OpenAI is intensifying its effort to win large enterprise customers, announcing partnerships with four global consulting firms. The initiative, which OpenAI brands as Frontier Alliances, brings together Boston Consulting Group, McKinsey & Company, Accenture and Capgemini to support implementation of OpenAI’s new enterprise platform, Frontier.

The consulting alliances are designed to help corporations integrate AI agents into core operations, rather than confining them to isolated proofs of concept.

The strategy reflects a major shift inside OpenAI as it seeks more revenue from enterprise clients. While the company first gained prominence with consumer-facing ChatGPT, executives have in recent months emphasized corporate adoption as a primary growth driver. Enterprises are now a significant portion of OpenAI’s revenue base, and CEO Sam Altman has signaled his strategy to increase this amount.

Management Layer for AI Agents

Frontier serves as the technical foundation for the alliance. OpenAI touts it as a management layer for AI agents that can connect to business systems such as CRM tools, ERP platforms and enterprise data repositories. By linking agents to these systems, organizations can orchestrate workflows that span multiple applications, with monitoring and governance built into the architecture.

The complexity of adopting AI has been a challenge for enterprises, and Frontier Alliance, in theory, could help lessen the headaches. Moving from a single, narrow use case to coordinated, multi-agent processes often requires integration work that extends well beyond model performance. Among the most problematic barriers are legacy infrastructure and security requirements.

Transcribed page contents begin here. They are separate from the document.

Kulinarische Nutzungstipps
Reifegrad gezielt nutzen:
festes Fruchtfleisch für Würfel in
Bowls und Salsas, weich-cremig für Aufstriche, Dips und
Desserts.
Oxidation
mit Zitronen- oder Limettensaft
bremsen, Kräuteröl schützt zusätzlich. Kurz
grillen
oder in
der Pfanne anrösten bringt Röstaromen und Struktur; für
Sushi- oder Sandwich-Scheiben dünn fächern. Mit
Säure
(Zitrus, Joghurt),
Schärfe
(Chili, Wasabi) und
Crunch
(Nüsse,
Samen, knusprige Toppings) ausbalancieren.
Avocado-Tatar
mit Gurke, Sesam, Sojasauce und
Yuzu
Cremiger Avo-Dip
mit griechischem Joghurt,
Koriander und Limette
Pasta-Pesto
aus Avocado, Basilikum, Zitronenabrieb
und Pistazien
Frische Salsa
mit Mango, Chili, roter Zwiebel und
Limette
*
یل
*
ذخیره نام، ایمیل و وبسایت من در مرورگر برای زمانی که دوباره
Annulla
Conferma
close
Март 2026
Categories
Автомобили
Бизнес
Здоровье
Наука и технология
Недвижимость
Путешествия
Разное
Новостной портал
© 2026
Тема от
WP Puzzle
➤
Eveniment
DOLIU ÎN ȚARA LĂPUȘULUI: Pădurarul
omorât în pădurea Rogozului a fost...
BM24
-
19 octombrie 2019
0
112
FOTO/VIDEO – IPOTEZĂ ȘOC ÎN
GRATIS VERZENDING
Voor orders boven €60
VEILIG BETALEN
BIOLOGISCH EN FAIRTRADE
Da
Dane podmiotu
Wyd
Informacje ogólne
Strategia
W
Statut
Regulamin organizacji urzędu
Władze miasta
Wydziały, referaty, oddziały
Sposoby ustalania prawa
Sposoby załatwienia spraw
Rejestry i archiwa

This is where the consulting firms could help. Under the new alliances, OpenAI’s forward-deployed engineers will work alongside teams from the four consultancies to design strategy, rework operating models, integrate systems and guide change management. Each consulting partner is establishing dedicated practice groups certified on OpenAI technology. Part of the value here is that it’s a longer-term commitment rather than a one-time sales arrangement.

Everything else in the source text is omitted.